• _HOW TO COMPLETE THIS TASK_
Filter the records below, keeping only lines with the string "Herr".

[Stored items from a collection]
---
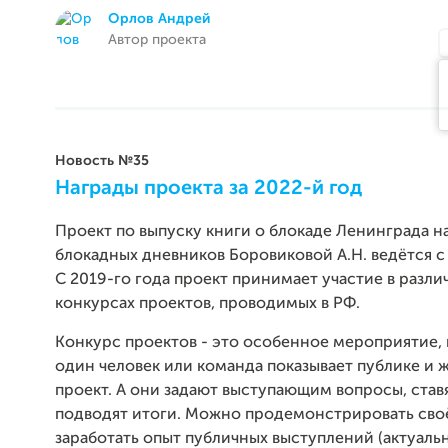
Орлов Андрей
Автор проекта
Новость №35
Награды проекта за 2022-й год
Проект по выпуску книги о блокаде Ленинграда н
блокадных дневников Боровиковой А.Н. ведётся с 
С 2019-го года проект принимает участие в разли
конкурсах проектов, проводимых в РФ.
Конкурс проектов - это особенное мероприятие,
один человек или команда показывает публике и 
проект. А они задают выступающим вопросы, став
подводят итоги. Можно продемонстрировать своё
заработать опыт публичных выступлений (актуаль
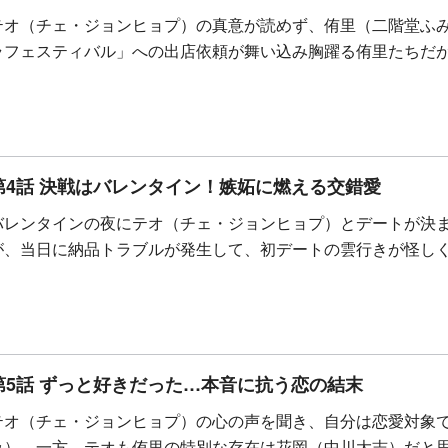
テオ（チェ・ジョンヒョプ）の真意が読めず、侑里（二階堂ふ
ラフェスティバル」への出店依頼が舞い込み胸躍る侑里たちだ
第4話 決戦はバレンタイン！嫉妬に燃える交錯愛
バレンタインの夜にテオ（チェ・ジョンヒョプ）とデートが決
が、当日に納品トラブルが発生して、初デートの雲行きが怪し
第5話 ずっと好きだった…本音に抗う恋の結末
テオ（チェ・ジョンヒョプ）の心の声を聞き、自分は恋愛対象
み）。一方、テオも侑里の特別な存在は花岡（中川大志）だと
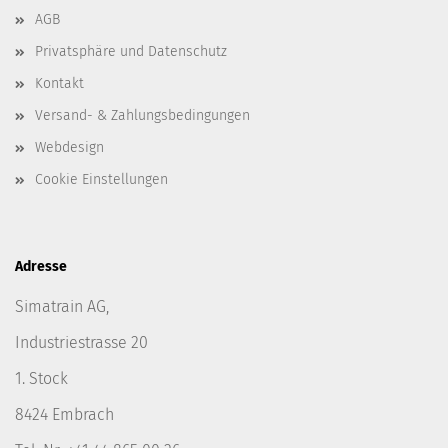
AGB
Privatsphäre und Datenschutz
Kontakt
Versand- & Zahlungsbedingungen
Webdesign
Cookie Einstellungen
Adresse
Simatrain AG,
Industriestrasse 20
1. Stock
8424 Embrach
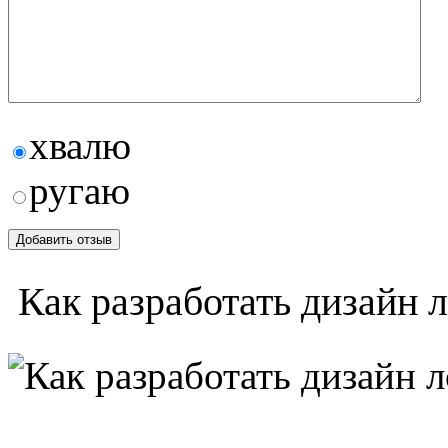
хвалю
ругаю
Как разработать дизайн 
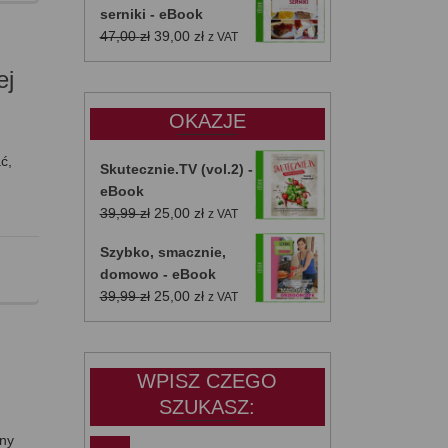
serniki - eBook
Pierwotna
Aktualna
47,00
zł
39,00
zł
z VAT
cena
cena
ej
wynosiła:
wynosi:
47,00 zł.
39,00 zł.
OKAZJE
ć,
Skutecznie.TV (vol.2) -
eBook
Pierwotna
Aktualna
39,99
zł
25,00
zł
z VAT
cena
cena
Szybko, smacznie,
wynosiła:
wynosi:
domowo - eBook
39,99 zł.
25,00 zł.
Pierwotna
Aktualna
39,99
zł
25,00
zł
z VAT
cena
cena
wynosiła:
wynosi:
39,99 zł.
25,00 zł.
WPISZ CZEGO
SZUKASZ:
jny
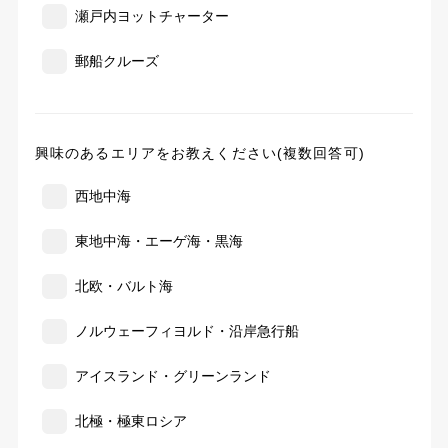
瀬戸内ヨットチャーター
郵船クルーズ
興味のあるエリアをお教えください(複数回答可)
西地中海
東地中海・エーゲ海・黒海
北欧・バルト海
ノルウェーフィヨルド・沿岸急行船
アイスランド・グリーンランド
北極・極東ロシア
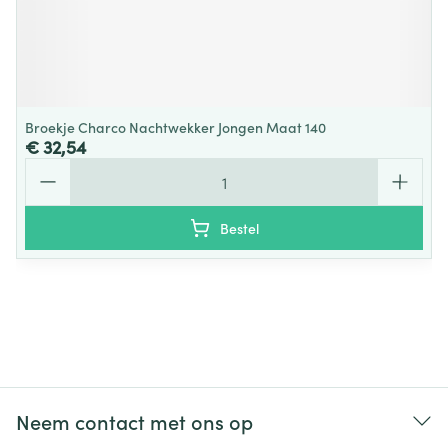
Broekje Charco Nachtwekker Jongen Maat 140
€ 32,54
Aantal
Bestel
Neem contact met ons op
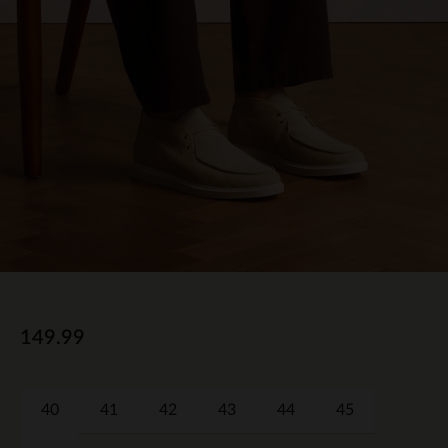
149.99
40
41
42
43
44
45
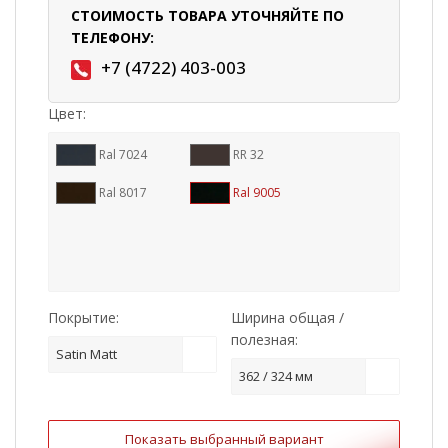
СТОИМОСТЬ ТОВАРА УТОЧНЯЙТЕ ПО
ТЕЛЕФОНУ:
+7 (4722) 403-003
Цвет:
Ral 7024
RR 32
Ral 8017
Ral 9005
Покрытие:
Ширина общая /
полезная:
Satin Matt
362 / 324 мм
Показать выбранный вариант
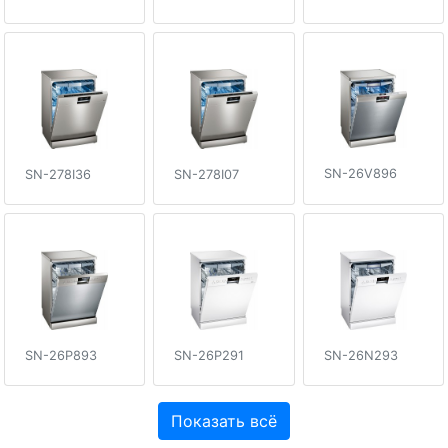
SN-26V896
SN-278I36
SN-278I07
SN-26P893
SN-26P291
SN-26N293
Показать всё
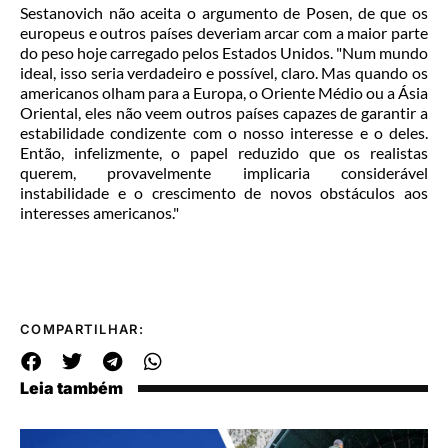
Sestanovich não aceita o argumento de Posen, de que os
europeus e outros países deveriam arcar com a maior parte
do peso hoje carregado pelos Estados Unidos. "Num mundo
ideal, isso seria verdadeiro e possível, claro. Mas quando os
americanos olham para a Europa, o Oriente Médio ou a Ásia
Oriental, eles não veem outros países capazes de garantir a
estabilidade condizente com o nosso interesse e o deles.
Então, infelizmente, o papel reduzido que os realistas
querem, provavelmente implicaria considerável
instabilidade e o crescimento de novos obstáculos aos
interesses americanos."
COMPARTILHAR:
Leia também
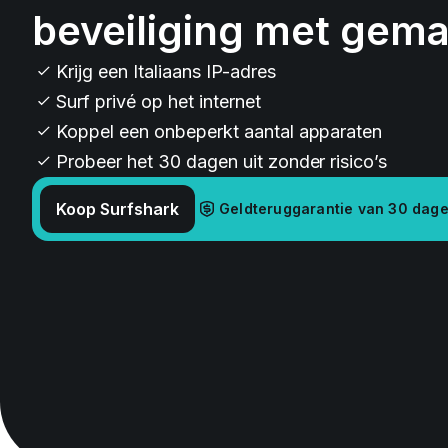
beveiliging met gem
Krijg een Italiaans IP-adres
Surf privé op het internet
Koppel een onbeperkt aantal apparaten
Probeer het 30 dagen uit zonder risico’s
Koop Surfshark
Geldteruggarantie van 30 dag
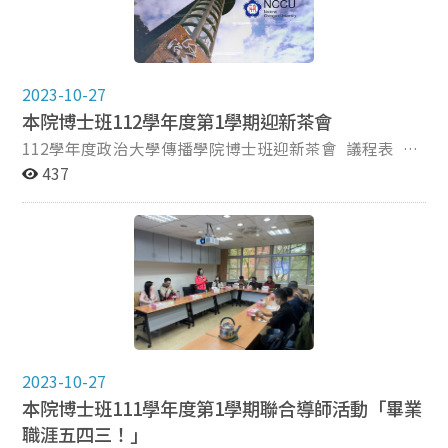
望這樣的歡聚能成為未來更多共同進步和美好回憶的起
享修課心得和畢業門檻，包括如資格檢定考試、專業領域
點。
筆試，以及研討會發表之準備...。 博士班導生聚會活動除
了促進了老師和學生之間的深層交流，同時也加強了學生
間的連結，營造一個充滿共鳴和支持的學術環境。期望這
2023-10-27
樣的歡聚能成為未來更多共同進步和美好回憶的起點。
本院博士班112學年度第1學期迎新茶會
112學年度政治大學傳播學院博士班迎新茶會 議程表 日
期：2023年09月12日（星期二） 時間：10:30-
437
12:00 地點：傳播學院
310431教室 時間 時長 活動 演講人/負責人 備註
10:30AM-10:31AM 1分鐘 主持人開場 Andrewdrew
10:31AM-10:41AM 10分鐘 傳播學院院長、博士班主任、
導師致詞 10:41AM-10:45AM 4分鐘 必修課老師致詞
***大合照 10:45AM-10:55AM 10分鐘 新生自我介紹
10:55AM-11:04AM 9分鐘 博士班修業規定 文楷誠
11:04AM-11:13AM 9分鐘 資格考經驗分享 張小滿
11:13AM-11:22AM 9分鐘 專業考經驗分享 許弘諺
2023-10-27
11:22AM-11:31AM 9分鐘 國內投稿經驗分享 張依萍
本院博士班111學年度第1學期聯合導師活動「畢業
11:31AM-11:40AM 9分鐘 國外投稿經驗分享 唐允中 & 楊
職涯五四三！」
濟瑋 11:40AM-11:49AM 9分鐘 研究助理經驗分享 袁景軒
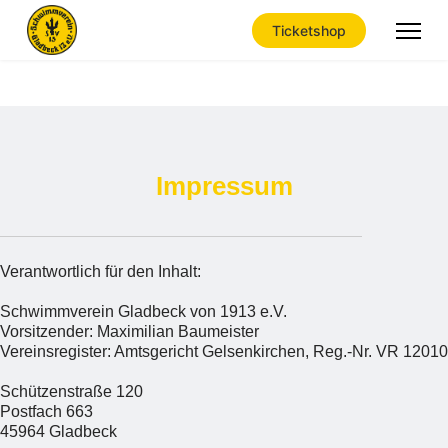
Ticketshop
DSGVO
Impressum
Impressum
Verantwortlich für den Inhalt:
Schwimmverein Gladbeck von 1913 e.V.
Vorsitzender: Maximilian Baumeister
Vereinsregister: Amtsgericht Gelsenkirchen, Reg.-Nr. VR 12010
Schützenstraße 120
Postfach 663
45964 Gladbeck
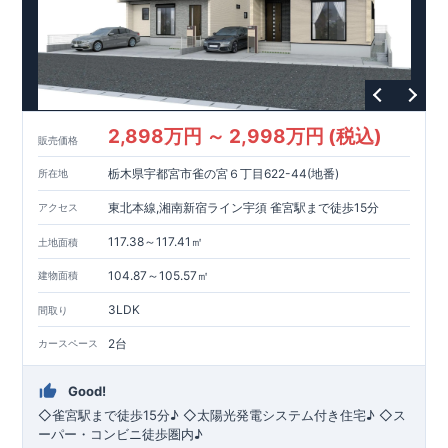
2,898万円 ～ 2,998万円 (税込)
販売価格
栃木県宇都宮市雀の宮６丁目622-44(地番)
所在地
東北本線,湘南新宿ライン宇須 雀宮駅まで徒歩15分
アクセス
117.38～117.41㎡
土地面積
104.87～105.57㎡
建物面積
3LDK
間取り
2台
カースペース
Good!
◇雀宮駅まで徒歩15分♪ ◇太陽光発電システム付き住宅♪ ◇ス
ーパー・コンビニ徒歩圏内♪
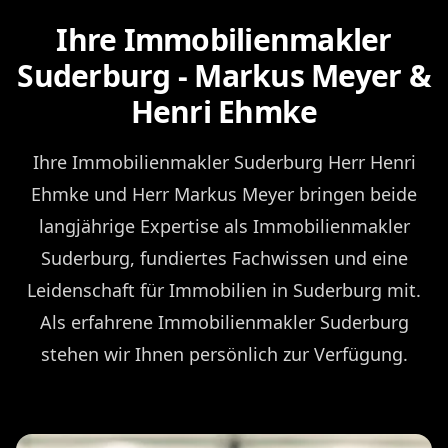
Ihre Immobilienmakler
Suderburg - Markus Meyer &
Henri Ehmke
Ihre Immobilienmakler Suderburg Herr Henri
Ehmke und Herr Markus Meyer bringen beide
langjährige Expertise als Immobilienmakler
Suderburg, fundiertes Fachwissen und eine
Leidenschaft für Immobilien in Suderburg mit.
Als erfahrene Immobilienmakler Suderburg
stehen wir Ihnen persönlich zur Verfügung.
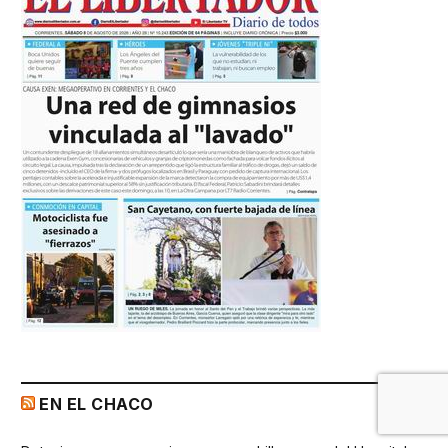
EN EL CHACO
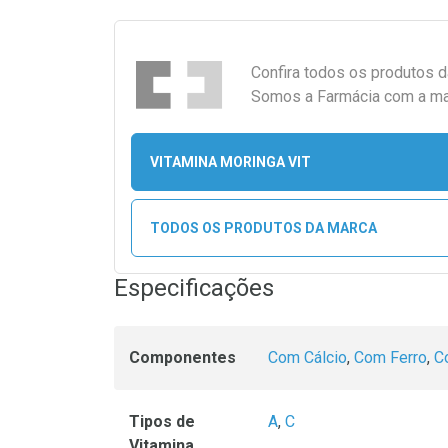
Confira todos os produtos 
Somos a Farmácia com a maio
VITAMINA MORINGA VIT
TODOS OS PRODUTOS DA MARCA
Especificações
Componentes
Com Cálcio
,
Com Ferro
,
C
Tipos de
A
,
C
Vitamina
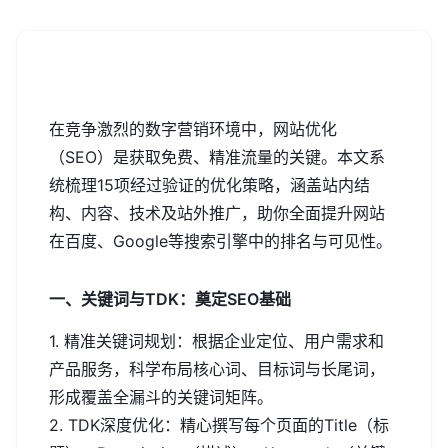
在竞争激烈的数字营销环境中，网站优化
（SEO）是获取免费、精准流量的关键。本文系
统梳理15项经过验证的优化策略，涵盖站内结
构、内容、技术及站外推广，助你全面提升网站
在百度、Google等搜索引擎中的排名与可见性。
一、关键词与TDK：奠定SEO基础
1. 精准关键词规划：根据企业定位、用户需求和
产品服务，科学布局核心词、目标词与长尾词，
形成覆盖全漏斗的关键词矩阵。
2. TDK深度优化：精心撰写每个页面的Title（标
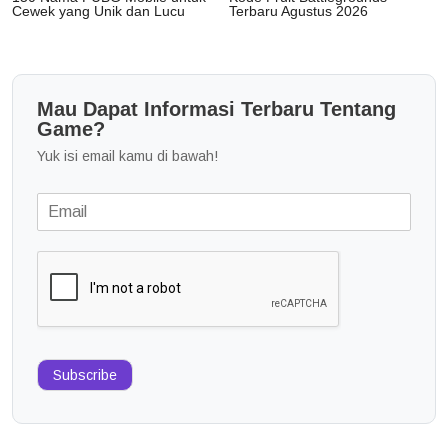
Cewek yang Unik dan Lucu
Terbaru Agustus 2026
Mau Dapat Informasi Terbaru Tentang
Game?
Yuk isi email kamu di bawah!
Subscribe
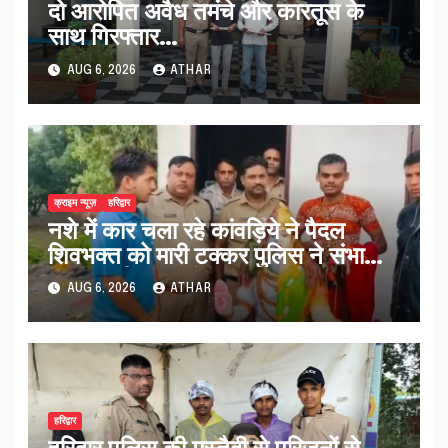
दो आरोपित अवैध तमंचे और कारतूस के
साथ गिरफ्तार…
AUG 6, 2026
ATHAR
क्राइम न्यूज़
हरिद्वार
नशे में कार चला रहे कांवड़िये ने पैदल
शिवभक्त को मारी टक्कर पुलिस ने संभाला
मामला नई कांवड़ देकर रवाना किया…
AUG 6, 2026
ATHAR
हरिद्वार
हरिद्वार पुलिस की मुस्तैदी से परिजनों से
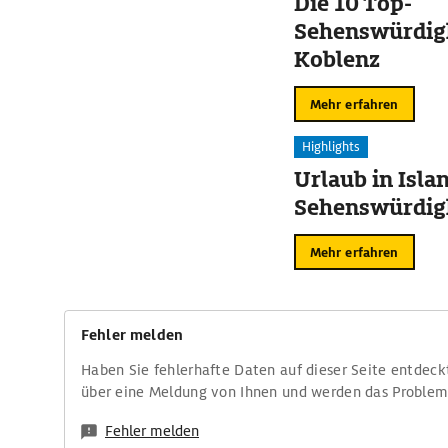
Die 10 Top-
Sehenswürdigk
Koblenz
Mehr erfahren
Highlights
Urlaub in Isla
Sehenswürdig
Mehr erfahren
Fehler melden
Haben Sie fehlerhafte Daten auf dieser Seite entdeck
über eine Meldung von Ihnen und werden das Proble
Fehler melden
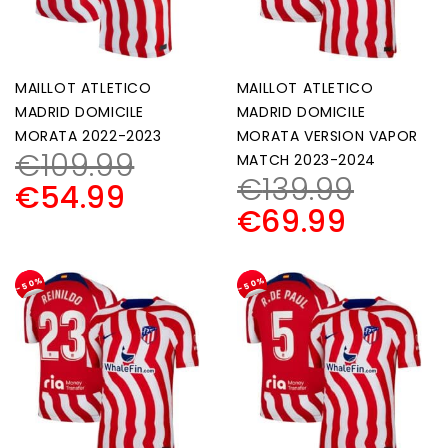
MAILLOT ATLETICO
MAILLOT ATLETICO
MADRID DOMICILE
MADRID DOMICILE
MORATA 2022-2023
MORATA VERSION VAPOR
€
109.99
MATCH 2023-2024
€
139.99
€
54.99
€
69.99
-50%
-50%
---
• _TASK RESULT_
Ihre Immobilienmakler Suderburg Herr Henri
Ehmke und Herr Markus Meyer bringen beide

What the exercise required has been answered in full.